## Exercise objective
Return every record below exactly; leave out the images.

**** Extracted information

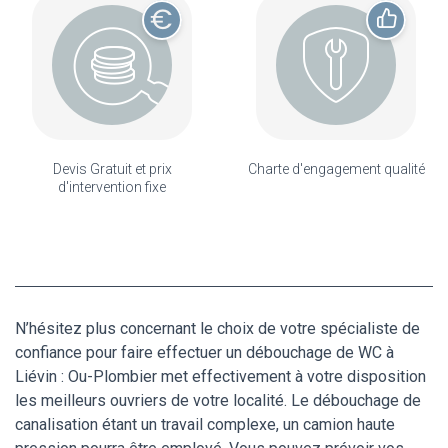
Devis Gratuit et prix
Charte d'engagement qualité
d'intervention fixe
N’hésitez plus concernant le choix de votre spécialiste de
confiance pour faire effectuer un débouchage de WC à
Liévin : Ou-Plombier met effectivement à votre disposition
les meilleurs ouvriers de votre localité. Le débouchage de
canalisation étant un travail complexe, un camion haute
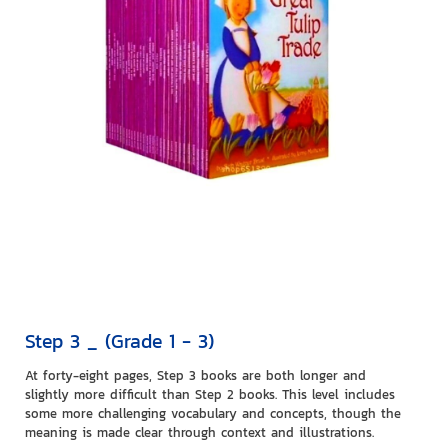
Step 3 _ (Grade 1 - 3)
At forty-eight pages, Step 3 books are both longer and
slightly more difficult than Step 2 books. This level includes
some more challenging vocabulary and concepts, though the
meaning is made clear through context and illustrations.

********

## Exercise result
Devis Gratuit et prix
Charte d'engagement qualité
d'intervention fixe
N’hésitez plus concernant le choix de votre spécialiste de
confiance pour faire effectuer un débouchage de WC à
Liévin : Ou-Plombier met effectivement à votre disposition
les meilleurs ouvriers de votre localité. Le débouchage de
canalisation étant un travail complexe, un camion haute
Step 3 _ (Grade 1 - 3)
At forty-eight pages, Step 3 books are both longer and
slightly more difficult than Step 2 books. This level includes
some more challenging vocabulary and concepts, though the
meaning is made clear through context and illustrations.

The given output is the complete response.